What Happens to the Fee Agreement 💰

This is where things get more complicated. SSDI attorney fees are federally regulated. Most attorneys work under a contingency fee structure — typically 25% of past-due benefits (back pay), capped at a dollar amount that the SSA adjusts periodically. As of recent years, that cap has been around $7,200, though it is subject to annual review.

When you fire an attorney, that fee agreement doesn't automatically disappear. If the attorney has done work on your case, they may have a claim to some portion of their fee, even if they didn't finish representing you. Here's how that typically plays out:

SituationWhat May Happen With Fees
You fire attorney before any work is doneFee claim is unlikely; revoke the agreement in writing
Attorney did significant work before dismissalThey may file for a fee based on services rendered
You win benefits after firing and hiring someone newBoth attorneys may file separate fee petitions
You fire attorney and represent yourselfNo fee owed unless former attorney files a petition

The SSA must approve any fee arrangement. Neither attorney gets paid directly from your pocket — fees are withheld from back pay if benefits are awarded. This protects claimants from double-billing, but it can create a dispute between your old and new representatives over how to split the fee.

Common Reasons Claimants Change Attorneys

Understanding whether your reason is common — and whether it changes your strategic position — is worth thinking through.

  • Poor communication — calls not returned, no updates on case status
  • Lack of preparation — especially concerning at the ALJ hearing stage
  • Loss of confidence in the attorney's knowledge of SSDI/SSA procedures
  • Disagreements about strategy — which medical evidence to pursue, whether to appeal
  • Personal conflict or a breakdown in the working relationship

None of these reasons require justification to the SSA. You don't need to explain why you're making the change.

When You're Closest to a Hearing, the Stakes Are Higher ⚖️

If you're approaching an ALJ (Administrative Law Judge) hearing — which is stage three of the SSDI appeal process — replacing your attorney introduces real risk. Hearings are scheduled months out, and a new attorney needs time to:

  • Review your complete medical record
  • Identify gaps in medical evidence
  • Understand how your RFC (Residual Functional Capacity) will be evaluated
  • Prepare testimony strategy

Firing an attorney one or two weeks before a scheduled hearing could result in a request to postpone — which the ALJ may or may not grant. Some claimants in this position choose to proceed without representation rather than delay further. Others request a continuance and use the time to secure new counsel. What's realistic depends on how far along your evidence is and how complex your impairments are.

Representing Yourself After Firing an Attorney

You are legally permitted to represent yourself — called proceeding "pro se" — at any stage of the SSDI process. Some claimants do this successfully, particularly at the initial application stage. The ALJ hearing level, however, involves vocational experts, medical opinion evidence, and nuanced arguments about functional limitations. The SSA does not give unrepresented claimants extra latitude.

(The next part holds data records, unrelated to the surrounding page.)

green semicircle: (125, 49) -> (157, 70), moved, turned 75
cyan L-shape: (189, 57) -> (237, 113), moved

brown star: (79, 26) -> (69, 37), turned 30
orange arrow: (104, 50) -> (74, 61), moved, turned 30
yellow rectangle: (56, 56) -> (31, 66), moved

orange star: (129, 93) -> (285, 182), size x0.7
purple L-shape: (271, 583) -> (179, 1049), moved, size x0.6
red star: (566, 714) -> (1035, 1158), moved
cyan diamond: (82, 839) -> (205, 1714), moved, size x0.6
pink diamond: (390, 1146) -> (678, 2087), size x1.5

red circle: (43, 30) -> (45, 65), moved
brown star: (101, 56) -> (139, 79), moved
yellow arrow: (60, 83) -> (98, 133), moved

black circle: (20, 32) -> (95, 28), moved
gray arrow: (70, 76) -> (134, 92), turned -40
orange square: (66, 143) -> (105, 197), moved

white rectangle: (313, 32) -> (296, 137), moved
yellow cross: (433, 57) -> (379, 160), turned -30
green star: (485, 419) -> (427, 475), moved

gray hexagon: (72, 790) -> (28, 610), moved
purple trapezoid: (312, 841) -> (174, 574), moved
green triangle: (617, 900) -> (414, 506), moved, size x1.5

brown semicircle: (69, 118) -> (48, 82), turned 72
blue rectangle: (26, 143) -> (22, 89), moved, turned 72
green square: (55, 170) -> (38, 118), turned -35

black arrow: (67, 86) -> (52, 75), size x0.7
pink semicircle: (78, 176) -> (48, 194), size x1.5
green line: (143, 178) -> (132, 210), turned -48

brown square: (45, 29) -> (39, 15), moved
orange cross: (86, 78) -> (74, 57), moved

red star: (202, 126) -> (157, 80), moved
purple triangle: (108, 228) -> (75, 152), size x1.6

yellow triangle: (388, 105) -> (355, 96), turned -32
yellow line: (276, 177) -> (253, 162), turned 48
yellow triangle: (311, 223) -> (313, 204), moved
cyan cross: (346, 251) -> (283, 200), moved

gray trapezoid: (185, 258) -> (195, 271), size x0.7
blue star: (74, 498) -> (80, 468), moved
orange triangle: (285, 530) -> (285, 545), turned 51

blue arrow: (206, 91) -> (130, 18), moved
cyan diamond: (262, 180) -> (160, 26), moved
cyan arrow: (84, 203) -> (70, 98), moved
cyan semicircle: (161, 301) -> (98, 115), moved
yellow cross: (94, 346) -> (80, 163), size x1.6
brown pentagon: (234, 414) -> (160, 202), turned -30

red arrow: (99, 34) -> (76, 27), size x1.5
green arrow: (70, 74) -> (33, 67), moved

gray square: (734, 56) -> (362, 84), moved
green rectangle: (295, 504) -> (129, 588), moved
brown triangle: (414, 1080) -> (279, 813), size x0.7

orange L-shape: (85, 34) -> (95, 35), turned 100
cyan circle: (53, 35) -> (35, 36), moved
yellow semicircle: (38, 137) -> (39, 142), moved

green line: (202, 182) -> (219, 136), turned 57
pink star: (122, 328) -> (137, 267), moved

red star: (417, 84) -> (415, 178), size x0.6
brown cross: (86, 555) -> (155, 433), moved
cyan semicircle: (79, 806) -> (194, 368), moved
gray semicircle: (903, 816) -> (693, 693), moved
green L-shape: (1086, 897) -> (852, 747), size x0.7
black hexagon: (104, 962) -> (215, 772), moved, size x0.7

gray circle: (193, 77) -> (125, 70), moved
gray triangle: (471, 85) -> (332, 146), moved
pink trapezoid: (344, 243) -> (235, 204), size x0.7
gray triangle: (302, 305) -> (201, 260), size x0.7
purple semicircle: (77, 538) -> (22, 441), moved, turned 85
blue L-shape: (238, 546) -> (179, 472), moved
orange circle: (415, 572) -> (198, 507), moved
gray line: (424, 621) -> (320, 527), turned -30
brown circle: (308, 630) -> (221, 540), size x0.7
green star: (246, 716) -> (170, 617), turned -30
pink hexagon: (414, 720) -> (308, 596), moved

The Variables That Shape Your Outcome

Whether firing your attorney is a low-risk or high-risk move depends on factors specific to you:

  • What stage your claim is in (initial, reconsideration, ALJ hearing, Appeals Council, federal court)
  • How much work your current attorney has already done and what that means for the fee
  • How strong your medical evidence is and whether a new attorney would need to rebuild it
  • Your diagnosis and how complex your RFC assessment is likely to be
  • Whether you have a hearing date already scheduled

A claimant with a straightforward medical record at the initial application stage is in a very different position than someone two weeks before an ALJ hearing with years of back pay on the line. Those aren't the same decision — even if the paperwork looks the same.